Stundenlohn drei Euro

Da bei der Durchsetzung des "Rechtes auf einen fairen Lohn" nach Meinung vieler Milchbauern die Standesvertreter von Bauernbund und Landwirtschaftskammern versagt haben, begannen sie, sich in Form gezielter Proteste Handel und Molkereien selbst vorzuknöpfen: Zahlreiche Billa-, Zielpunkt- und andere Filialen, die Milch oder Butter zum Diskontpreis anboten, sahen sich im vergangenen Jahr auf einmal einer Hundertschaft protestierender Bauern und - zumindest genauso schlimm - auch einigen davon berichtenden Journalisten gegenüber. In Verhandlungen mit Filial-, Einkaufs- oder Marketingleitern konnten die Vertreter der gerade erst in Aufbau befindlichen ig Milch oft recht schnell ihre Forderungen nach einem Ende der Diskontangebote durchsetzen. Inzwischen scheint mit dem auf die öffentliche Meinung sensibel reagierenden Handel eine Einigung erzielt worden zu sein: Er habe die mündliche Zusage so gut wie aller maßgeblichen Handelsketten, bestimmte Preisgrenzen nicht zu unterschreiten, erklärt Grünzweil. Demnach muss der Liter Eigenmarken-Milch im Geschäft mindestens 69 Cent, der Liter Markenmilch mindestens 89 Cent kosten und soll ein Viertel Kilogramm Butter nicht unter 99 Cent zu haben sein. "Und diese Preise werden auch lückenlos eingehalten." Dass dies immer noch sehr wenig ist, zeigt der Vergleich mit dem Jahr 1994: Damals kostete der Liter Milch im noch geschützten österreichischen Agrarmarkt umgerechnet zirka 1,10 Euro.

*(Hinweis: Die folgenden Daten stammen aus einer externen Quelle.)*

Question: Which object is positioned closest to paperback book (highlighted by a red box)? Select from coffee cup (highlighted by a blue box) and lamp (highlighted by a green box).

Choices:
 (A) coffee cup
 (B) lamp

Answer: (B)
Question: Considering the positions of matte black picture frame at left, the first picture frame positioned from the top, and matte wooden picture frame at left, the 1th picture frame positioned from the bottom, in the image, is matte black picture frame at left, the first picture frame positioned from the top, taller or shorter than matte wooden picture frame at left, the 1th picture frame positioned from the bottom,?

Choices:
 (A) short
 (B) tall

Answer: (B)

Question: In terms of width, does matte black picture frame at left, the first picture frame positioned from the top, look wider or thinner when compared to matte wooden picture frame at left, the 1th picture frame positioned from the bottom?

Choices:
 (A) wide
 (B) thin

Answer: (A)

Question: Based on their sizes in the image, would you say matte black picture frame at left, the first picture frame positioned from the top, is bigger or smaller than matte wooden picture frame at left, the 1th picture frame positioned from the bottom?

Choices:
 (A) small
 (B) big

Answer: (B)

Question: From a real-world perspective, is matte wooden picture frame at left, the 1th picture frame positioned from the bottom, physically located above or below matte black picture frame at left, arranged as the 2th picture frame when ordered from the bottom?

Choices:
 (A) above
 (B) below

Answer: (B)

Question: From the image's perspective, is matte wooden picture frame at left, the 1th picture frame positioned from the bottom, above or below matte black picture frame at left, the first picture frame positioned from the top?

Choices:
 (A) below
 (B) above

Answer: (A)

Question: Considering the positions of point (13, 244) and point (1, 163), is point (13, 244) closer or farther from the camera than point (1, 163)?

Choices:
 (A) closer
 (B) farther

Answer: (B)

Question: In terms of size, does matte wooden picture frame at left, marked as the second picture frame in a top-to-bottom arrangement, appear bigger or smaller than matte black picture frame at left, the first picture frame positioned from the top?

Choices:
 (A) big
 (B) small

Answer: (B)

Weniger erfolgreich waren Grünzweil & Co. bisher bei ihren direkten Abnehmern, den Molkereien. Hier wird immer wieder darauf verwiesen, dass der Milchmarkt grenzenlos geworden sei und die Konkurrenz dementsprechend auch - nicht nur im In- sondern ebenso im Ausland. Auf mittlere Sicht sei zu erwarten, dass sich auch hierzulande der Milchpreis für Bauern Schritt für Schritt weiter dem Weltmarktpreis von rund 22 Cent nähern wird. "Um das Geld kann kein einziger Bauer in Österreich kostendeckend produzieren", schüttelt der ig-Milch-Chef den Kopf.

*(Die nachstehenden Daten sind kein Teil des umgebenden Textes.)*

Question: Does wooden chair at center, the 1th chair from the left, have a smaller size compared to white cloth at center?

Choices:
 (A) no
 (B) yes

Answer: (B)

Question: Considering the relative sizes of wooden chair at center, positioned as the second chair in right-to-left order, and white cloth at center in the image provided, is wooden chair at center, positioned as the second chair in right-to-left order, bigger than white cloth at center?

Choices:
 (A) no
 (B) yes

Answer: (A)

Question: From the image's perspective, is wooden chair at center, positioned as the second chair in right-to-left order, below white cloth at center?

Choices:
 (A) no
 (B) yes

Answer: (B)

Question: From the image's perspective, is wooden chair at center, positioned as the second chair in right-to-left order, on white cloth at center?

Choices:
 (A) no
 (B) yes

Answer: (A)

Und sind sie nicht willig ...

Gemeinsam mit Kollegen aus ganz Europa will er mithelfen, andere Fakten zu schaffen: Nämlich einen Milchpreis von mindestens 35 Cent netto bis September 2005 und von mindestens 40 Cent ein Jahr darauf. Denn dann würde im Zusammenhang mit einer Förderung von rund zehn Cent pro Liter Milch ein gerechter Preis bestehen. Um dies zu erreichen, haben sich im ersten Schritt die unzufriedenen Milchbauern aus Deutschland, Frankreich, Holland, Belgien, Schweden, Dänemark, Spanien, Italien, Schweiz und eben Österreich vernetzt, "denn wir lassen uns nicht mehr von unseren Standesvertretungen gegeneinander ausspielen". Überall seien den Landwirten mit Hinweis auf Nachbarländer eine Vergrößerungen des Viehbestandes nahegelegt worden: In Österreich habe das "Vorbild" Bayern geheißen, in Bayern Norddeutschland und in Norddeutschland Holland.

Grundübel WTO

Im zweiten Schritt wollen die Bauern Ende dieses Jahres einen europaweiten Milchboykott folgen lassen, dessen Vorbereitung bereits läuft. Da sich bisher vor allem die großen Landwirte den Protestbewegungen angeschlossen haben, sieht Grünzweil gute Chancen für einen Erfolg: "Nur ein europaweiter Protest mit einer hohen Beteiligung hat einen Sinn. In Deutschland sind bereits Bauern mit 40 Prozent der gesamten Milchmenge dazu bereit, bei uns ist der Anteil ebenso hoch. Wir machen aus der kurzen Haltbarkeit der Milch, die normalerweise unsere größte Schwäche ist, unsere größten Stärke." Wie Erfahrungen aus anderen Ländern gelehrt hätten, würden eklatante Lieferengpässe rasch zu Panikkäufen führen.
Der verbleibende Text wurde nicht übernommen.